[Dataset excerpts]

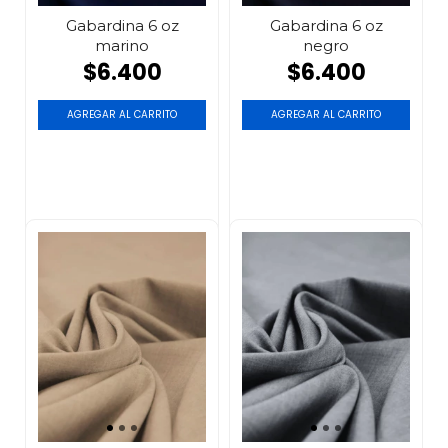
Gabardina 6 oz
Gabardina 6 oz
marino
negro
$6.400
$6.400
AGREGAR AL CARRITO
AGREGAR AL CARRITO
==
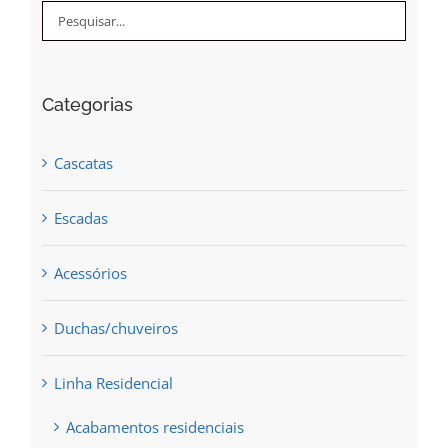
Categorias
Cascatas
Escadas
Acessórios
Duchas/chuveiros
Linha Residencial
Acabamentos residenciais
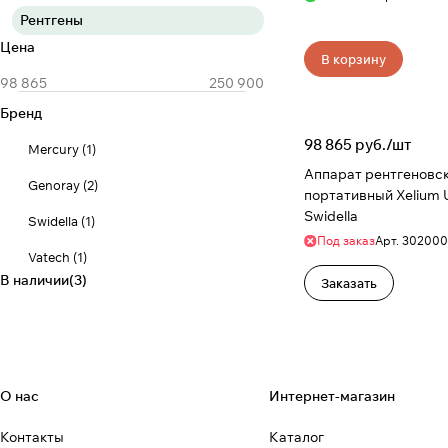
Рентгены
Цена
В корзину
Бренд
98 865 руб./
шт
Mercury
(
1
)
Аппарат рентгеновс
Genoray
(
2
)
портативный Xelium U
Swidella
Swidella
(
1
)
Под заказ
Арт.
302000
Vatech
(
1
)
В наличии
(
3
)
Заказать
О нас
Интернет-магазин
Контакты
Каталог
* * *
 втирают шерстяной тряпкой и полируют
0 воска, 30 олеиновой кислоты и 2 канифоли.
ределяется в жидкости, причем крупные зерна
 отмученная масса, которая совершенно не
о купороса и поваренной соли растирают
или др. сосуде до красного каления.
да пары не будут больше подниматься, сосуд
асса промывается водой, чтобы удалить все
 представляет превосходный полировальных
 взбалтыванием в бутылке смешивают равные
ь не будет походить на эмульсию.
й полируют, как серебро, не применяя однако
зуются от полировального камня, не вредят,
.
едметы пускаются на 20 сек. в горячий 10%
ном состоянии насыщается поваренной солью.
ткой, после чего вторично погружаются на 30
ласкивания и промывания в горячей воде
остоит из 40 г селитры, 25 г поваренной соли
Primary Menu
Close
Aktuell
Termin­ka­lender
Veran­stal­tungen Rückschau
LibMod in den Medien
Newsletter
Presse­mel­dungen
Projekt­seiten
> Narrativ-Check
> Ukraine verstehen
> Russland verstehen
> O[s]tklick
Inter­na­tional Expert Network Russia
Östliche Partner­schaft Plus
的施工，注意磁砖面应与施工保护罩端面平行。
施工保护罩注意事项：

WHAT THIS TASK INVOLVES -
What is the number of lines in the preceding entries that hold the string "полируют"? Give it alone.

SOLVED PROBLEM -
2